■ **WHAT IS BEING ASKED**: Search the listing below for the word "quản" and copy each line that holds it.

■ **RECORDS TO PROCESS**:
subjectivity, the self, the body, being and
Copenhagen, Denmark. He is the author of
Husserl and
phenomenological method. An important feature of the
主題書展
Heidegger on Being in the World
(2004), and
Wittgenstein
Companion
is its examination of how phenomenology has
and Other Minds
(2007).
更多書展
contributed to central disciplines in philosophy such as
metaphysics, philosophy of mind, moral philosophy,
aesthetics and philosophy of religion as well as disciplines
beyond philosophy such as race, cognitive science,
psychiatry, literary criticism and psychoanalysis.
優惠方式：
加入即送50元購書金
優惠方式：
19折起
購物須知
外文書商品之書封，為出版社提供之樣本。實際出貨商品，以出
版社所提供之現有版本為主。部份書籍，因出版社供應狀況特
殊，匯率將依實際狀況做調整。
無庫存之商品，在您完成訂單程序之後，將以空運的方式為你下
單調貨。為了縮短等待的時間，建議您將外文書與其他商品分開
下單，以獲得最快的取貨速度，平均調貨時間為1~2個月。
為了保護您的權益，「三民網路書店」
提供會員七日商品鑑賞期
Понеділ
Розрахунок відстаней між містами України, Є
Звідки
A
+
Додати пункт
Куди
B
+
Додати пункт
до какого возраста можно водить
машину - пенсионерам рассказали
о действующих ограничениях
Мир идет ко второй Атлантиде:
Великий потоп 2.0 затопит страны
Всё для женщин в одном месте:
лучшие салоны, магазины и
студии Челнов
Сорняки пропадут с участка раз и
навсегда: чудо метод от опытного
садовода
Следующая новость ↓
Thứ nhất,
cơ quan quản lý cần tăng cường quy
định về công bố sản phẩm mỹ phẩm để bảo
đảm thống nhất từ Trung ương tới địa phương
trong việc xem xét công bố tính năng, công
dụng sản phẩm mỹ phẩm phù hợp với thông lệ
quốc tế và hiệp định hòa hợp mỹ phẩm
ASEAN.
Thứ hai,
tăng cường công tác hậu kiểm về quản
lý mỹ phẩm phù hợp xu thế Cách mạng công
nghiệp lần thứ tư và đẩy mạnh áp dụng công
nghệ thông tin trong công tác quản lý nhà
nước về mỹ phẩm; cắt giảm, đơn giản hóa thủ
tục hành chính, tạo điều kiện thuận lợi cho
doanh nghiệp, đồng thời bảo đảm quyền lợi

■ **OUTPUT FOR THIS TASK**:
cơ quan quản lý cần tăng cường quy
tăng cường công tác hậu kiểm về quản
nghệ thông tin trong công tác quản lý nhà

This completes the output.